Andy swept one hand across his body to the replica of Morris’s workshop.

“My workshop? I’ll stay here until I die?” Morris was giddy. He’d never have to leave his favorite place or his favorite quiet companions.

“Not until you die. You won’t die now. We’re preserving you, just as you were in life on earth. All your basic needs will be met without worry from you. We will observe you and collect data on your processes. We may occasionally require you perform activities so that we can monitor your biofeedback; for example, a rigorous walk on a treadmill. We may need to see how you respond to certain stimuli. Nothing too taxing.”

Morris thought this sounded like a fair trade for an indefinite lifetime of never having to drive somewhere for groceries, or worry about how to get the money for the groceries in the first place. He nodded his assent, but somewhere deep within the writhing throng of thoughts in his head, he understood that his compliance was never requested. The Collectors did not require his permission.

“Morris, there is one significant alteration that we made to your habitat and we think you will be delighted. You see, we’ve discovered for a fact that every biological organism in the galaxy needs other organisms in order to survive. They depend on each other for sustenance in the form of food, of course, but they also depend on similarly-structured organisms in order to thrive. No living creature can exist alone. We understand that you have already selected and collected the similarly-structured companions that help you thrive; however, we noticed that they were no longer functioning biologically. Unfortunately, when life is gone from a biological being, it is not retrievable. The energy immediately dissipates and is reabsorbed into other energies. But, not all beings are biological. For example, I am a simulation. I am a fair facsimile, am I not?”
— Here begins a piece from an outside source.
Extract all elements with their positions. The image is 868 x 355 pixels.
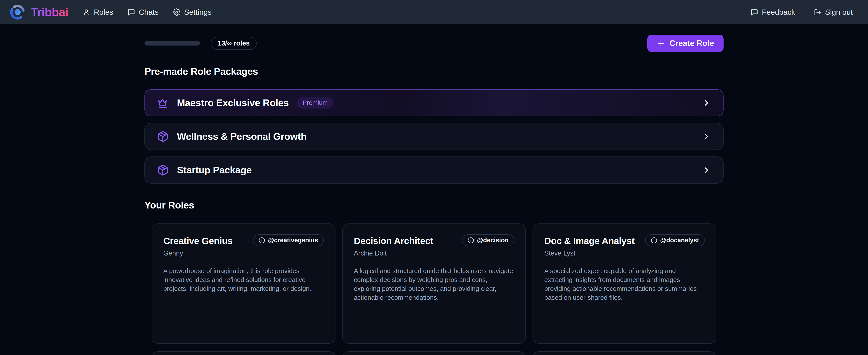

Morris had forgotten he was not talking to a person, but Andy’s statement, and the fact that Morris did not want throw an angry glance at him, quickly reminded him.

“Morris, We are sure you’ll find that your companions are also reasonable facsimiles of how you always imagined them to be.”

Andy waved a hand across his body again and Morris was distracted by a quiet commotion behind him.

Mrs. Quarrel chattered loudly, “but why do you still follow her on social media?” while Mr. Quarrel turned the television up just a little louder. The Joes in unison twittered, “God and country, land and soil.” Craig and Tyler were standing in between their cars, dancing in a combat circle and yelling, “You wanna go?” The rat laughed and laughed and laughed at the hamster who stared down at his shoes.

Morris felt his shoulders crouch closer to his ears when he heard a voice eerily like his own, but familiar like an old friend’s.

“Morris!” Ziggy huffed.

“Ziggy, oh boy, oh boy, oh my good boy!”

“Morris, you were going to tell me again about Beatrice. Was she working at the store today? Did she look pretty again? Did she look pretty in her blue skirt? Did she pay attention to you today?”

“Oh, Ziggy, how I missed you. But can we just sit here and roll the ball around? I don’t want to talk about Beatrice. I really, really missed you.”

“But Morris, I want to talk about you and all the people who bothered you today. Pour a drink for us. Did you ever make up with your mother after yelling at her last week? Did you give her a treat, like I told you to?”

Morris looked at his companions, but they never glanced up. They were locked into their scripts, except for Ziggy, who was locked into Morris.

Morris sunk into his armchair and looked down at his hands. And there he remained for a very long time.